The Children of Israel repented for Benjamin their brother and said: “There is one tribe cut off from Israel this day. How shall we provide wives for those that remain, seeing we have sworn by the Lord that we will not give them from our daughters as wives?”

In order to continue the tribe of Benjamin and still not break the vow which Israel took upon themselves, an original idea was suggested.

They said: “Behold, there is a feast to the Lord, from year to year in Shiloh, which is north of Beit El, on the east side of the highway that goes up from Beit El to Shechem, and on the south of Levona.” 

The Talmud explains that the feast was the festival that marked the opening of the harvest of the vineyards in the valleys around Shiloh on the 15th of Av. (Rashi Shmuel 1: 20,30)

They commanded the Children of Benjamin, saying: “Go and lie in wait in the vineyards. See if the daughters of Shiloh come out to dance in the dances...”

The girls of Israel, dressed in white, used to go down dancing, singing, and harvesting the first grapes.

“Then you will come out of the vineyards and catch for yourself every man his wife from the daughters of Shiloh.”

This kind of matching was not the most gentle, but worked. In this way, the tribe of Benjamin could continue and Israel did not break its vow not to give its daughters to Benjamin.
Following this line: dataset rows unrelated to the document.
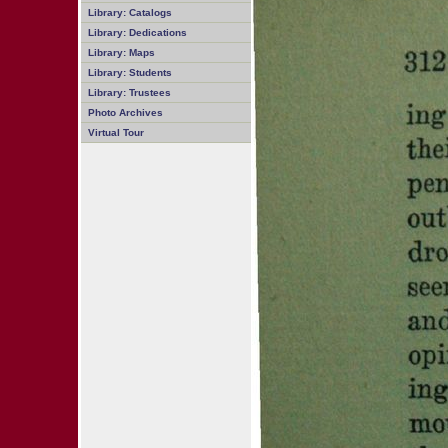
Library: Catalogs
Library: Dedications
Library: Maps
Library: Students
Library: Trustees
Photo Archives
Virtual Tour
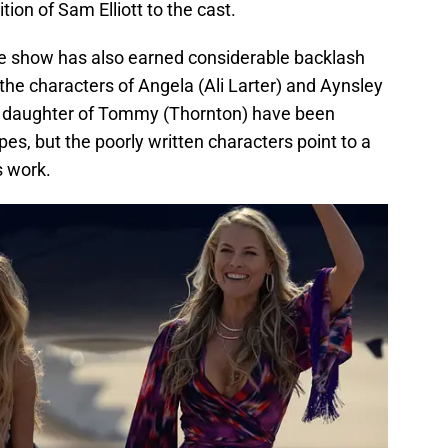
tion of Sam Elliott to the cast.
e show has also earned considerable backlash
o the characters of Angela (Ali Larter) and Aynsley
d daughter of Tommy (Thornton) have been
pes, but the poorly written characters point to a
s work.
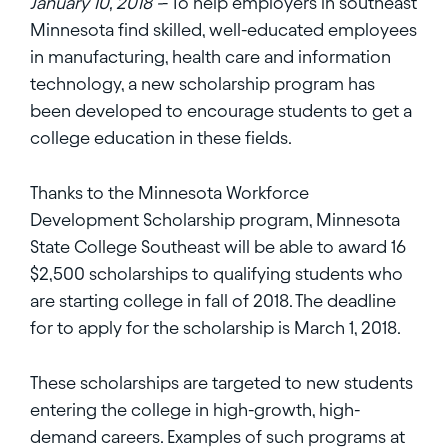
January 10, 2018 -
- To help employers in southeast
Minnesota find skilled, well-educated employees
in manufacturing, health care and information
technology, a new scholarship program has
been developed to encourage students to get a
college education in these fields.
Thanks to the Minnesota Workforce
Development Scholarship program, Minnesota
State College Southeast will be able to award 16
$2,500 scholarships to qualifying students who
are starting college in fall of 2018. The deadline
for to apply for the scholarship is March 1, 2018.
These scholarships are targeted to new students
entering the college in high-growth, high-
demand careers. Examples of such programs at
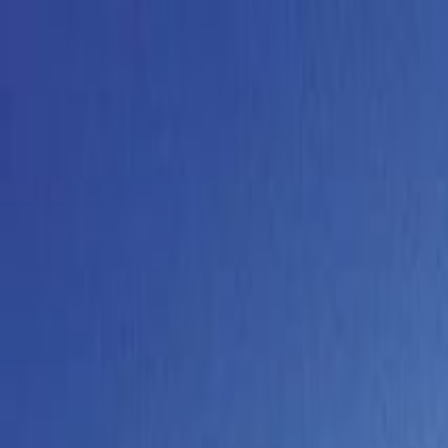
Operators
Things to Do
Login
Sign Up
Things to do
›
Hans Meier Tourist AG
›
Jungfraujoch Top of Europe Da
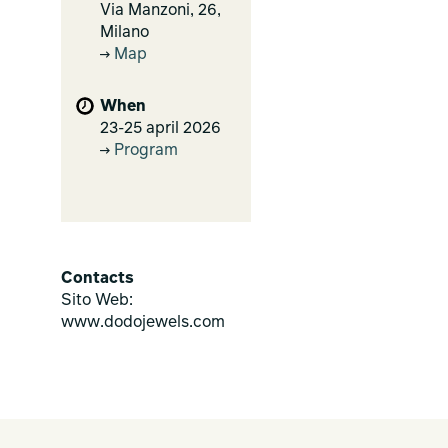
Via Manzoni, 26,
Milano
Map
When
23-25 april 2026
Program
Contacts
Sito Web:
www.dodojewels.com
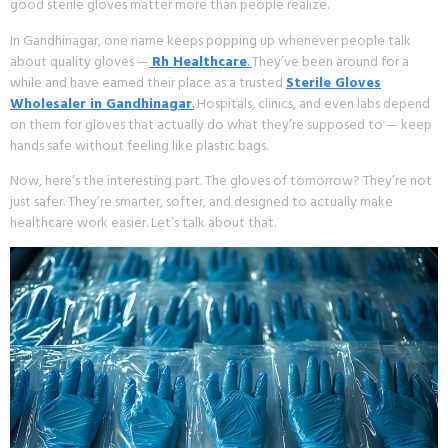
good sterile gloves matter more than people realize.
In Gandhinagar, one name keeps popping up whenever people talk
about quality gloves —
Rh Healthcare
.
They’ve been around for a
while and have earned their place as a trusted
Sterile Gloves
Wholesaler in Gandhinagar
.
Hospitals, clinics, and even labs depend
on them for gloves that actually do what they’re supposed to — keep
hands safe without feeling like plastic bags.
Now, here’s the interesting part. The gloves of tomorrow? They’re not
just safer. They’re smarter, softer, and designed to actually make
healthcare work easier. Let’s talk about that.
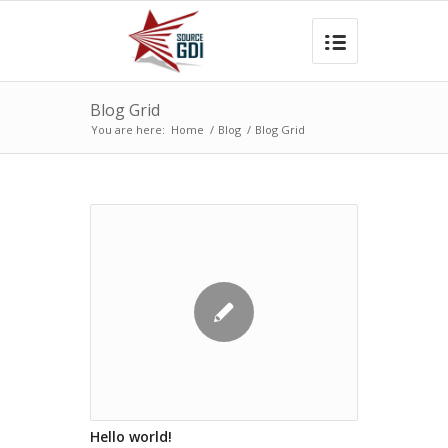
Blog Grid
You are here:
Home
/
Blog
/
Blog Grid
Hello world!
The meaning of the name “holiday of love” meant not only love between man and woman, but also referred to the reconciliation between the tribes of Israel.  Once again there was peace and love among the Israelites when Benjamin was accepted back as one of the twelve tribes of Israel. 

The Children of Benjamin did so. They took for themselves wives from the dancers, whom they carried off. They returned to their inheritance and built the cities and settled in them.

Then the Children of Israel departed at that time, every man to his tribe and to his family. They went and returned, every man to his inheritance.